The anti-choice folks have been genius at the fine art of shaming. I have to hand it to them. It’s impressive how the shame of having gotten an illegal abortion has morphed into shame of getting a legal abortion, the distinction seemingly lost on folks. It doesn’t matter if it’s legal, if you get an abortion, you have something to be ashamed of. It’s not something to discuss, to claim, to share, to educate, to support, to empower. It’s to be a secret. A shameful secret.
That’s why when the topic of reproductive freedom and the right to choose an abortion comes up, the argument proceeds with one side holding up the half-true pictures of dead fetuses and the other side hugging the Constitution. Abortion rights has no face right now because all of us who have had abortions are wearing burqas.
The 1 in 3 Campaign maintains that one in three women have had an abortion.

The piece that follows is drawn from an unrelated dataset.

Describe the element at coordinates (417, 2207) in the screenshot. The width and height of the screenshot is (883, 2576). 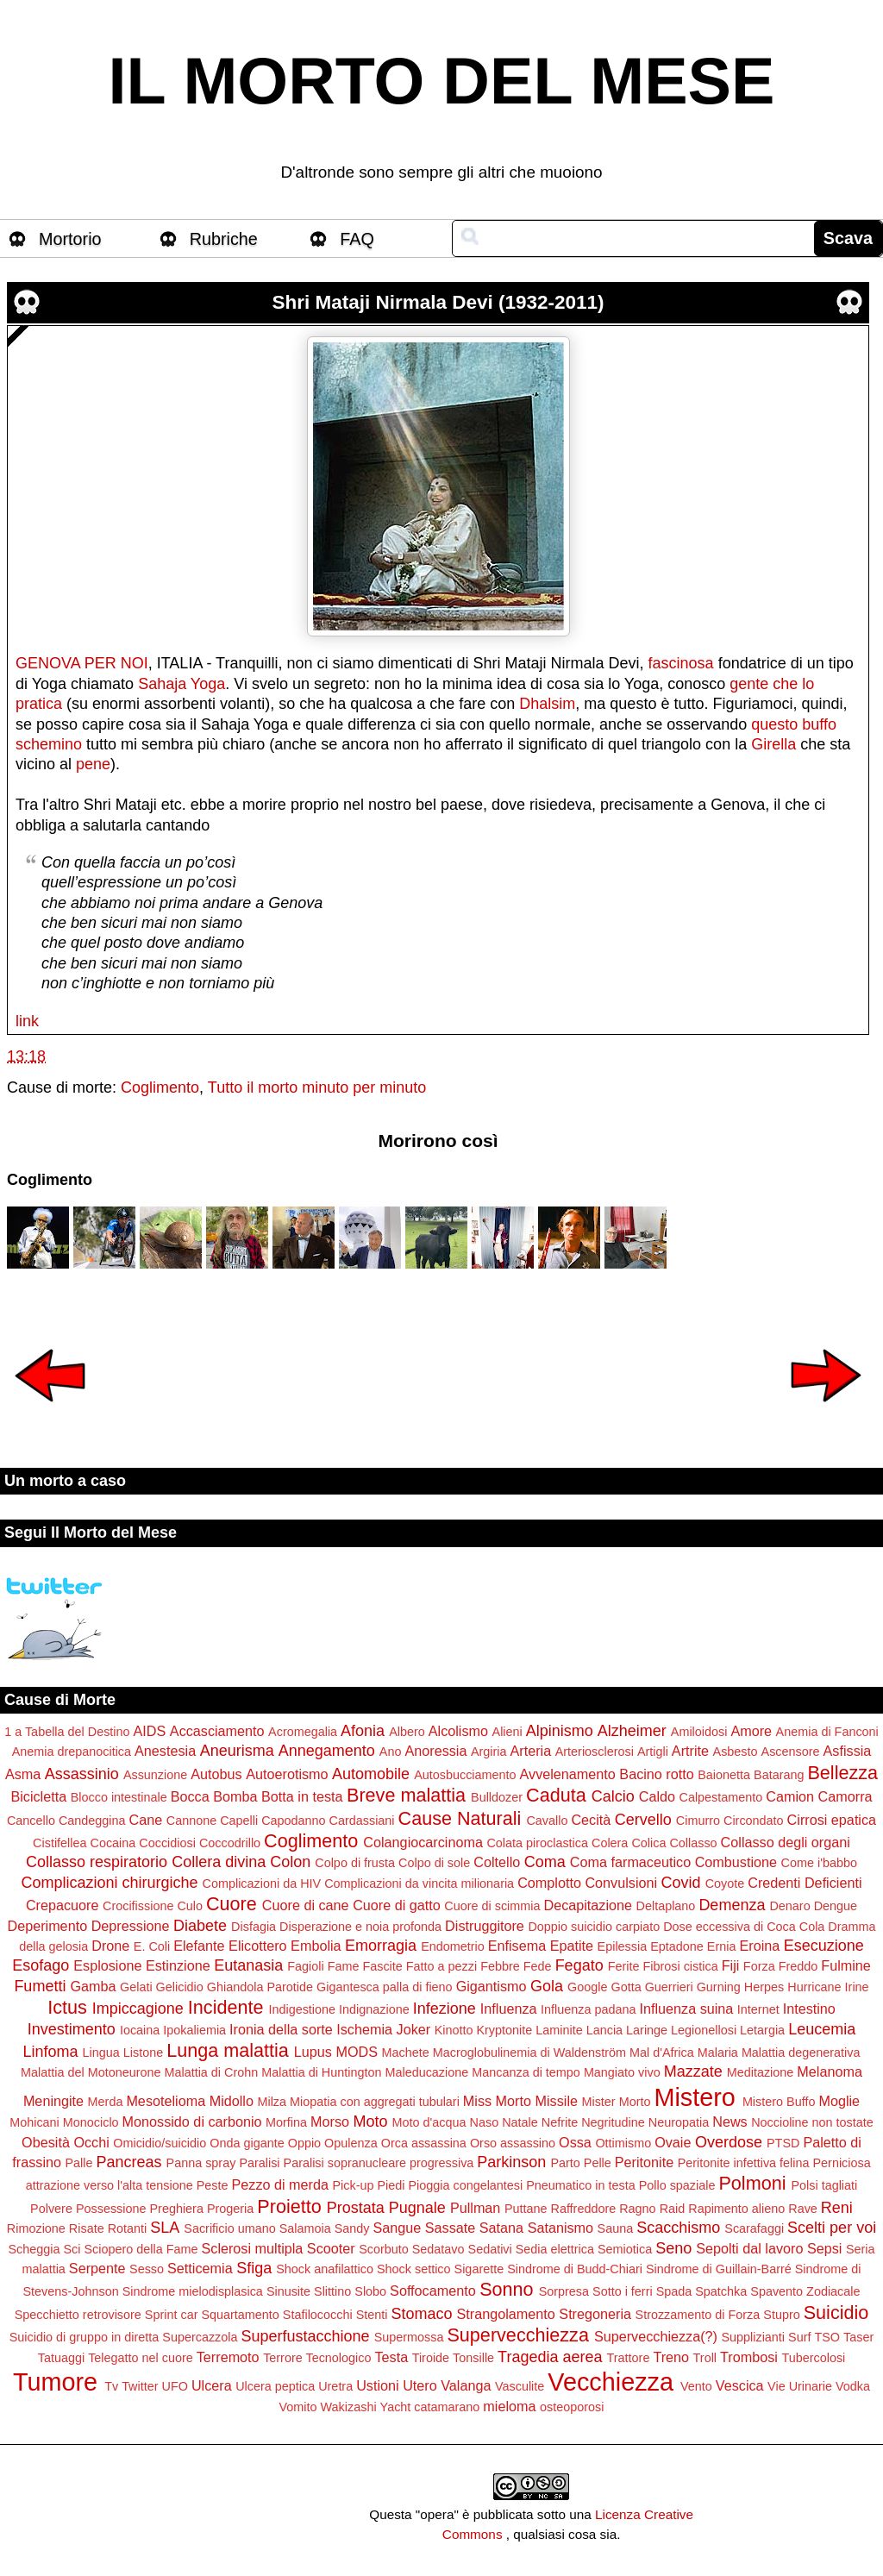 I see `Pugnale` at that location. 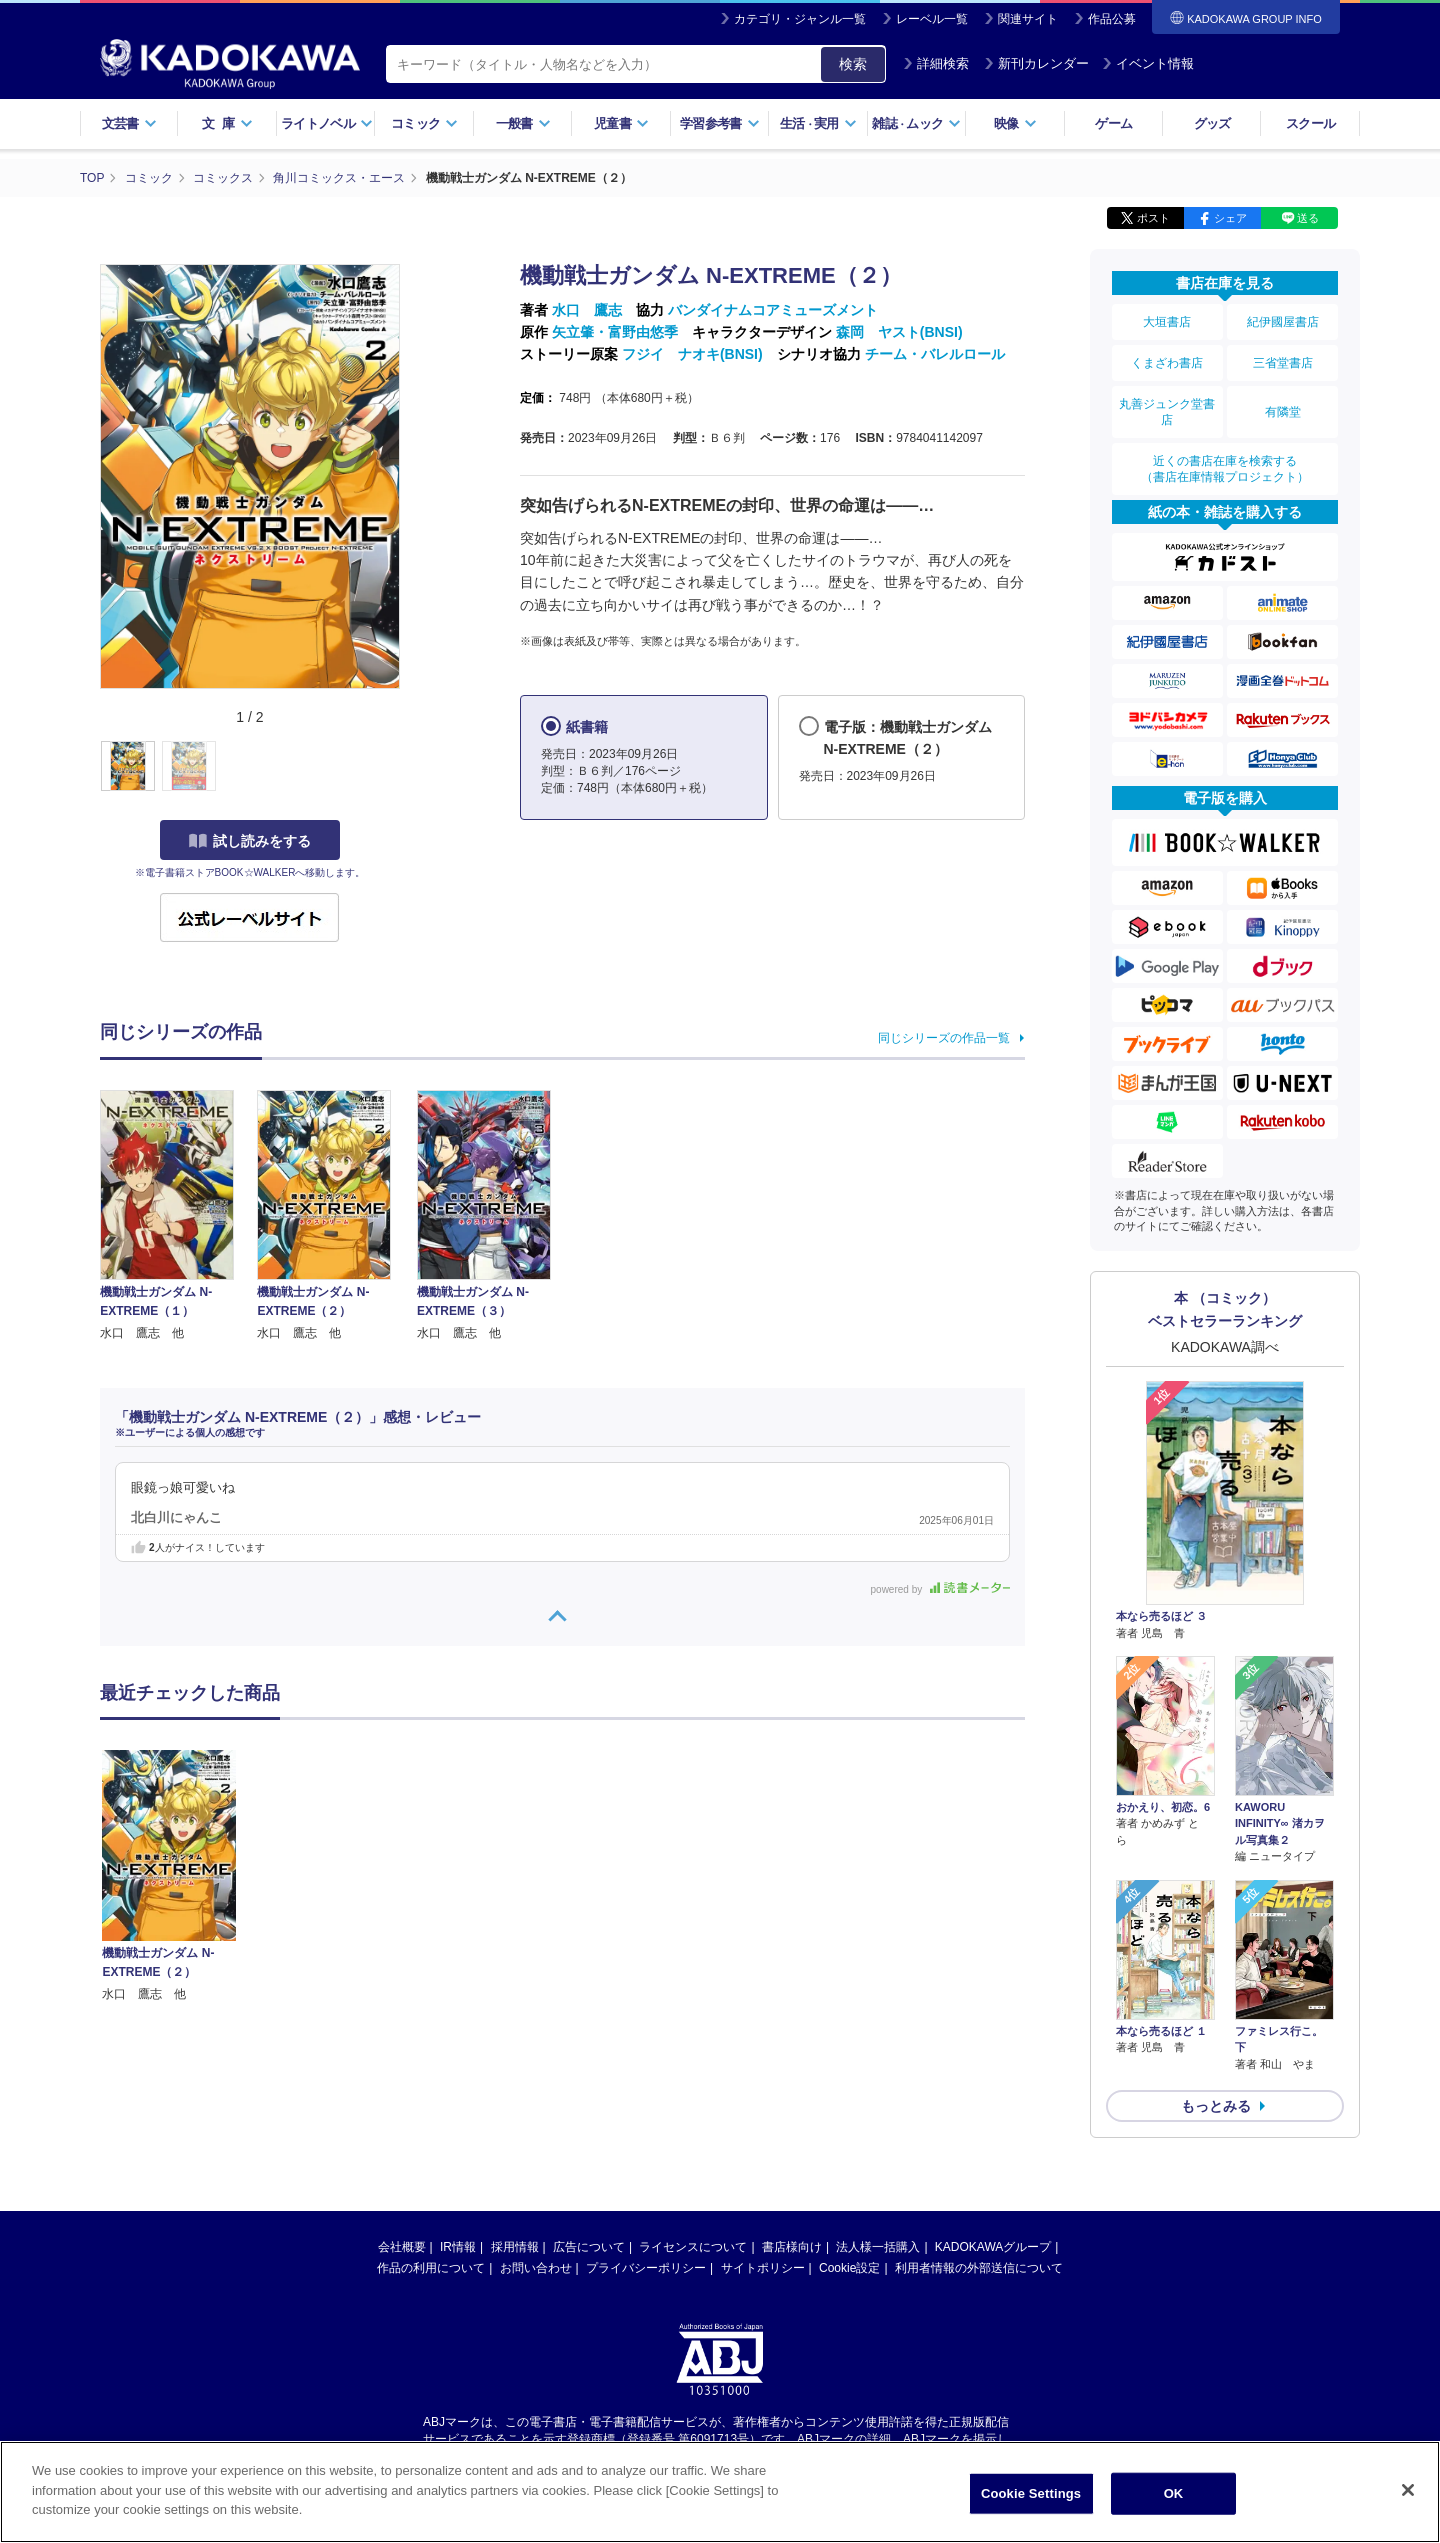 The height and width of the screenshot is (2543, 1440). I want to click on 作品公募, so click(1112, 19).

But I’m betting that if I took a bullhorn to downtown Milwaukee and asked women to line up on Wisconsin Avenue and asked those who have had abortions to please take two steps forward that no more than four or five would step forward. The shame machine has been that powerful.
My sense is that women are silent because they are afraid of being judged. They think that the reason for their abortion won’t be accepted and that they’ll be disparaged for being selfish or callous. No one these days seems to have a good enough reason to have an abortion. Raped? Serious birth defects? Fatal risk to the mother? No one’s reason is good enough. That’s what the shame machine has brought us.
The really tricky thing about shaming and what makes it so elegant as a political strategy is that you just have to flip the switch and women do the rest themselves. In other words, women who have had abortions are so vulnerable to the second-guessing and moralizing of others who were not in their shoes and will probably never be in their shoes, that they clamp their own hands over their own mouths. They do it to themselves. It doesn’t even have to be done to them.
Now that is a true shame.
The secret becomes silence. The silence becomes shame. The shame becomes oppression.
That’s where we are right now. Being silent, being ashamed, and being oppressed.
The truth shall make you free. That’s where we are now as a nation of women. It’s our faces that need to be representing reproductive freedom and our stories that form the reality of choice in this country.
I told my story last year in an essay called The Wire that was read by thousands of people across the country yet my own still thick layer of shame kept me from sharing it widely in my own home town.
I urge other women – when the time is right and your story will have power – tell your story. Put your face on reproductive freedom. Burn the burqa and be strong. I’ll be right there with you.